Before investing in a shed you should check your local building codes regarding outdoor structures.  There may be restrictions about where you can place your storage building as well as what materials it can be made of.  And there's also a good chance that you'll need to get a building permit, particularly if you're interested in providing your building with electricity or plumbing.  If you fail to adhere to local laws your town may force you to relocate your shed or, worse yet, take it down completely.  You should be able to get all of the information you need by contacting your town's municipal building department.


Because a shed is first and foremost a practical purchase, many people fail to consider the impact getting one will have on the value of their property.  However, building even a small storage structure can increase the value of your property so you should be sure to notify your insurance company that you've added one.

Site Preparation

All storage buildings must be placed on a flat, level surface so you're going to have to do some kind of site preparation regardless of what kind you buy.  A shed's installation manual will almost always tell you what kinds of foundations are acceptable.  Below are a few of the most common types.
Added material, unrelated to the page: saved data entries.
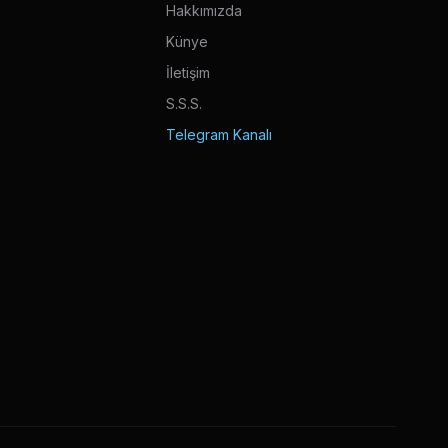
Hakkımızda
Künye
İletişim
S.S.S.
Telegram Kanalı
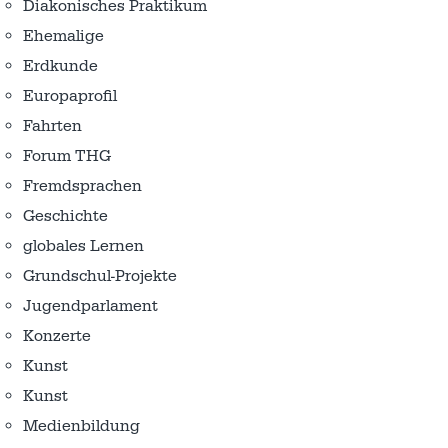
Diakonisches Praktikum
Ehemalige
Erdkunde
Europaprofil
Fahrten
Forum THG
Fremdsprachen
Geschichte
globales Lernen
Grundschul-Projekte
Jugendparlament
Konzerte
Kunst
Kunst
Medienbildung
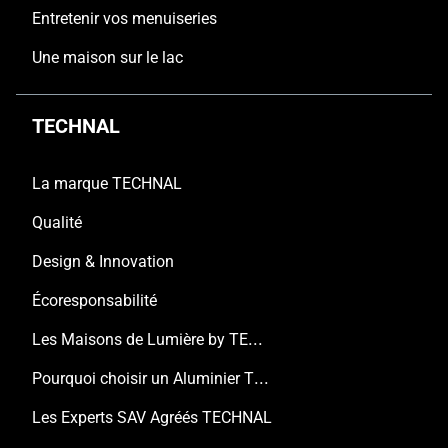
Entretenir vos menuiseries
Une maison sur le lac
TECHNAL
La marque TECHNAL
Qualité
Design & Innovation
Écoresponsabilité
Les Maisons de Lumière by TECHNAL
Pourquoi choisir un Aluminier TECHNAL ?
Les Experts SAV Agréés TECHNAL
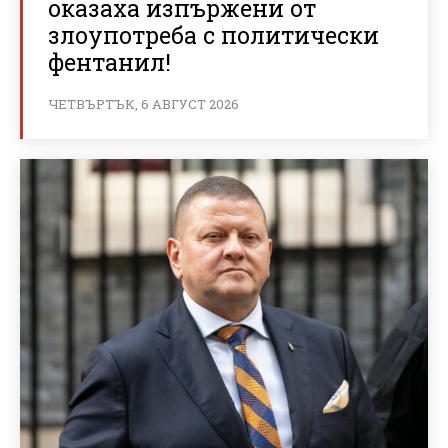
оказаха изпържени от
злоупотреба с политически
фентанил!
ЧЕТВЪРТЪК, 6 АВГУСТ 2026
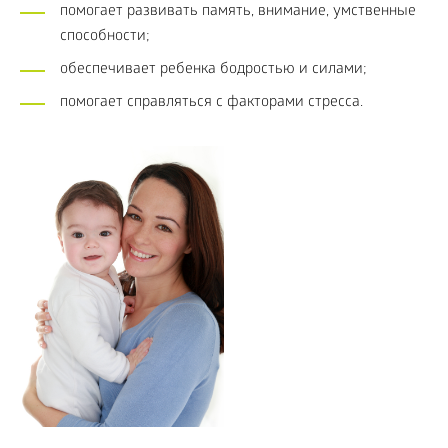
помогает развивать память, внимание, умственные
способности;
обеспечивает ребенка бодростью и силами;
помогает справляться с факторами стресса.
  1. Crushed Stone Foundation - This base is popular because it is relatively inexpensive and provides good drainage.  A shallow hole, usually one to two feet larger than the shed's footprint, is created and then filled with crushed stone or gravel.  Sometimes a frame is used to hold the stones in place.
  2. Concrete Block Foundation - This is one of the simplest types of shed base.  It uses a combination of concrete blocks and timbers to level a building and keep it off the ground.  Some manufacturers and installers recommend against this type of foundation because the blocks can settle over time and cause the shed to stop being level.
  3. Concrete Pillar Foundation - Also known as a concrete pier foundation, this base uses buried concrete cylinders to elevate your shed above the ground and keep it level.  Some areas actually require a pillar-style foundation so you should check local regulations before investing in any materials.
  4. Concrete Slab Foundation - Often regarded as one of the best kinds of shed base, it's also one of the most expensive and time-consuming to set up.  If you decide to use a concrete slab you're most likely going to need to hire professional to pour it.
  5. Wooden Floor Frame - Many DIY shed kits list a wooden floor frame or platform as an appropriate building base.  Each building's instruction manual will usually provide information about the materials you'll need as well as assembly guidelines.
  6. Pre-Made Kit - Quite a few shed manufacturers also produce ready-made floor or foundation kits. They're usually designed to fit a specific size or brand of building and are quite easy to assemble.  A lot of people who buy pre-fab kits opt to use this kind of foundation simply because it is so convenient.

Read the Manual

Whether you're shopping online or at a store, it's usually possible to obtain a copy of a shed's instruction manual before you purchase it.  Do it!  It may sound tedious, but reading a storage building's manual is the only way you'll be able to learn exactly what will be involved in setting it up as well as what you'll need to do to maintain it.  By looking at it before you buy, you'll ensure there won't be any unpleasant surprises once you get your shed home.

Part 7: Don't Be Afraid

A shed is a major investment, but there's no need for the selection process to make you nervous.  Now that you've got a better idea of how to determine what you need, finding the right storage building can be a stress-free experience.  If only the same could be said about cleaning out your garage or basement.